Work instruction
Only those lines in the data below from the line containing "The width and height of the screenshot is (928, 2037)." through the line containing "pyautogui.click(x=<x>, y=<y>)", both included, should be restated word for word.

Saved entries
/---

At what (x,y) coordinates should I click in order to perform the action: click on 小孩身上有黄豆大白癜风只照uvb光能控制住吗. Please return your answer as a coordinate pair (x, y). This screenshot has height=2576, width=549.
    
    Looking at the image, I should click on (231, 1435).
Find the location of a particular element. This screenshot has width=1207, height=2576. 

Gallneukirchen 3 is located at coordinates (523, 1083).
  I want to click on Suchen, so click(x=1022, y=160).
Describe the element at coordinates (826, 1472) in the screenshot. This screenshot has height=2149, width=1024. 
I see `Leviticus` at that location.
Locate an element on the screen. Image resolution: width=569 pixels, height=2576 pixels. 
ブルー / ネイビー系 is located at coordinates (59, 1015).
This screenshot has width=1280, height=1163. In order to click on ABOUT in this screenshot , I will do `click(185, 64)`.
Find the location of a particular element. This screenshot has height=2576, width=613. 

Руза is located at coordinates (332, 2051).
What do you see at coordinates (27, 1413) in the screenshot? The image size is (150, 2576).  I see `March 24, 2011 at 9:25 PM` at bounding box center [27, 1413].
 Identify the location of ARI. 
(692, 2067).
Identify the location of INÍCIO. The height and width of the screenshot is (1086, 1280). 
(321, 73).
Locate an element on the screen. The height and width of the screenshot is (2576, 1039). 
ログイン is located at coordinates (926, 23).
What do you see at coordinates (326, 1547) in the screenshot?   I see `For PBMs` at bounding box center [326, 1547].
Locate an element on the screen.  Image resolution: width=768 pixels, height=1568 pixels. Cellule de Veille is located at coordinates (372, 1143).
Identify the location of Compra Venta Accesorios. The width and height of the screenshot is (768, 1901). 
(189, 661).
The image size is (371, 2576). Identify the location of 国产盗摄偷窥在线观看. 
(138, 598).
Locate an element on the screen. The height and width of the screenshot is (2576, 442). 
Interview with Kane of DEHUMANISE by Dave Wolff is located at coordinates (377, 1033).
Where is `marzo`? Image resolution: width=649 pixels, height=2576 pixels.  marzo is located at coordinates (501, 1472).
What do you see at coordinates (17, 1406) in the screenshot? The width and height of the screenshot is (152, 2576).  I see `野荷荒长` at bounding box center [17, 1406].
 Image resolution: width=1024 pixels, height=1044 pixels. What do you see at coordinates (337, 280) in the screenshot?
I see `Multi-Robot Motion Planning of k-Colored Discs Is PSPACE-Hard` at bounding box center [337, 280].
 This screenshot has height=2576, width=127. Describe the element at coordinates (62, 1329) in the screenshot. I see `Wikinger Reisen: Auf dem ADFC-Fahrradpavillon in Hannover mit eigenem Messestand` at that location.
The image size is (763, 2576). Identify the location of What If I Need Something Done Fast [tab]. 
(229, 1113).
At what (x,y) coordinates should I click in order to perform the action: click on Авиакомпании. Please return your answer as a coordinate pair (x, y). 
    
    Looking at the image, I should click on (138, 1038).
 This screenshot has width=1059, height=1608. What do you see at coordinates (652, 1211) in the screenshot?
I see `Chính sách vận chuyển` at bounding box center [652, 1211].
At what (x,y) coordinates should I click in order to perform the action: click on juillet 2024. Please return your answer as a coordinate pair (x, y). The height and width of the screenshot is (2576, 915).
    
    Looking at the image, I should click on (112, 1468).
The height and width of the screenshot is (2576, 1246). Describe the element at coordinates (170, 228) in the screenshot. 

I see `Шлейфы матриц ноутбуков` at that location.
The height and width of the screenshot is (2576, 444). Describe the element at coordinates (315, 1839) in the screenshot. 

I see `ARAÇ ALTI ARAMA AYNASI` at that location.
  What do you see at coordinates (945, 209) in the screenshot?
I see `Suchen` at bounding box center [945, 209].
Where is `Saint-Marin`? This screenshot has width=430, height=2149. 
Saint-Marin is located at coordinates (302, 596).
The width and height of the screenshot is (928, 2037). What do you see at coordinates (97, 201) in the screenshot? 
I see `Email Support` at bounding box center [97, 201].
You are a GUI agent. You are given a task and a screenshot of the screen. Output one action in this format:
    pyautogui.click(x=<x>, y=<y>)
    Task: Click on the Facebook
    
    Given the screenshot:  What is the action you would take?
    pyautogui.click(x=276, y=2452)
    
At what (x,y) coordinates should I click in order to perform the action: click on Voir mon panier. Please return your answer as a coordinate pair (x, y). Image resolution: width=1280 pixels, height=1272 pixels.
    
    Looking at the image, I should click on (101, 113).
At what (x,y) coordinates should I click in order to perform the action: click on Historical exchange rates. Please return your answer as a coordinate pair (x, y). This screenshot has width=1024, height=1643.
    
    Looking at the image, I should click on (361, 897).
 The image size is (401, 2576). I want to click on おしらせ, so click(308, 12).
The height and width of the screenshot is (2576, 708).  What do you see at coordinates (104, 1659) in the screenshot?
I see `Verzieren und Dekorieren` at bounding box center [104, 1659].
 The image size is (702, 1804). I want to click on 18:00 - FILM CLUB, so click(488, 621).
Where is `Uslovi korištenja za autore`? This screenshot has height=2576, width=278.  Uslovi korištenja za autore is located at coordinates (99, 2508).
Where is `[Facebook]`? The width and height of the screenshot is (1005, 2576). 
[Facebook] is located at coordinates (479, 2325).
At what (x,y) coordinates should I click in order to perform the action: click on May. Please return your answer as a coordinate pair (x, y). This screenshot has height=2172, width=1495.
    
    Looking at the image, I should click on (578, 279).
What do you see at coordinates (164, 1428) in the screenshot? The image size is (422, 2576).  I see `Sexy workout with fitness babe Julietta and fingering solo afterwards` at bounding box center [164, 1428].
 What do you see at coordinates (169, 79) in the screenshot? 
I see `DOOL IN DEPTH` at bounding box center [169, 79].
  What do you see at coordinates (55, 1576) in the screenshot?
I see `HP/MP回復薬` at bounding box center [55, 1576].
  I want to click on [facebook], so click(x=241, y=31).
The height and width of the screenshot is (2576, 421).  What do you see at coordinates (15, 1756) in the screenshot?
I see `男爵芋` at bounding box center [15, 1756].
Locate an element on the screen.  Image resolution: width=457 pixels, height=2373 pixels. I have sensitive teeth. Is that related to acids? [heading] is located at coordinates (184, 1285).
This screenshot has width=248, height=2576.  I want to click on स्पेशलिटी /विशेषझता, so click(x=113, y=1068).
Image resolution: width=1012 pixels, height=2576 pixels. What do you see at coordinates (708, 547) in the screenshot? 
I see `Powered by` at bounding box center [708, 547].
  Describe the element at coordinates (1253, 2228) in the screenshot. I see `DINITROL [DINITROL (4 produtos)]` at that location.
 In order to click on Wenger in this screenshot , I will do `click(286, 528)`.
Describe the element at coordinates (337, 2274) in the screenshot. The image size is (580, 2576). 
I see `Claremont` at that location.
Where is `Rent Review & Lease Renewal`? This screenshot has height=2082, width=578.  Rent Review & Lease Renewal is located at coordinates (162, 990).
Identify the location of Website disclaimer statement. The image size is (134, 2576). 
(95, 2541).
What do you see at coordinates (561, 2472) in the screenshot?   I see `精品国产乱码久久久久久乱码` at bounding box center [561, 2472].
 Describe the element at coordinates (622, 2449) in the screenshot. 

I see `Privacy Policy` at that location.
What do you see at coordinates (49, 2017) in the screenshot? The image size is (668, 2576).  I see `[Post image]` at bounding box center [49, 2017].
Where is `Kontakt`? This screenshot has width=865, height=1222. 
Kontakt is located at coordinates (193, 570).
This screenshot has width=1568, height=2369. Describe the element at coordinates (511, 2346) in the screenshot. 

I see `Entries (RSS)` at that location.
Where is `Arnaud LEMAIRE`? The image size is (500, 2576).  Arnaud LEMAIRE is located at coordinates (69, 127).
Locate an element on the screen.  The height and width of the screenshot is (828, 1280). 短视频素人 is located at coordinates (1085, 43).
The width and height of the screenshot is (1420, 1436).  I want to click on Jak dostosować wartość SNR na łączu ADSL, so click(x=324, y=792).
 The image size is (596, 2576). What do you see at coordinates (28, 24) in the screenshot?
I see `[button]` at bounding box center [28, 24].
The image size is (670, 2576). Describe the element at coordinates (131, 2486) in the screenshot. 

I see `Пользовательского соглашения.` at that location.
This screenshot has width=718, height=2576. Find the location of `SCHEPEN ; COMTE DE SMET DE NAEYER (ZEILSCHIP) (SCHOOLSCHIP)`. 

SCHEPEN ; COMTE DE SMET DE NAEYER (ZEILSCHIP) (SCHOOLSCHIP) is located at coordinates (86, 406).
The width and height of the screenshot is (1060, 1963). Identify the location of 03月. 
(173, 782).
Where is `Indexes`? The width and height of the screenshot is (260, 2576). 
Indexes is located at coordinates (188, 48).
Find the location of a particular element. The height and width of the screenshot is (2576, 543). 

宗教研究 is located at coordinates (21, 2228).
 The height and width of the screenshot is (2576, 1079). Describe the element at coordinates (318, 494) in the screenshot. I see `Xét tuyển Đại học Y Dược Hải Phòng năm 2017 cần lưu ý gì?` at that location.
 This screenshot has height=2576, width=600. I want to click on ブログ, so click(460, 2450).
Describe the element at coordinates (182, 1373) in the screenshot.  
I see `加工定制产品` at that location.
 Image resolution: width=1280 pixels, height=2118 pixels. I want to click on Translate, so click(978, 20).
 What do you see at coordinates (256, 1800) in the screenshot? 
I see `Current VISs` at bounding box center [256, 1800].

\---

Expected output
The width and height of the screenshot is (928, 2037). What do you see at coordinates (97, 201) in the screenshot? 
I see `Email Support` at bounding box center [97, 201].
You are a GUI agent. You are given a task and a screenshot of the screen. Output one action in this format:
    pyautogui.click(x=<x>, y=<y>)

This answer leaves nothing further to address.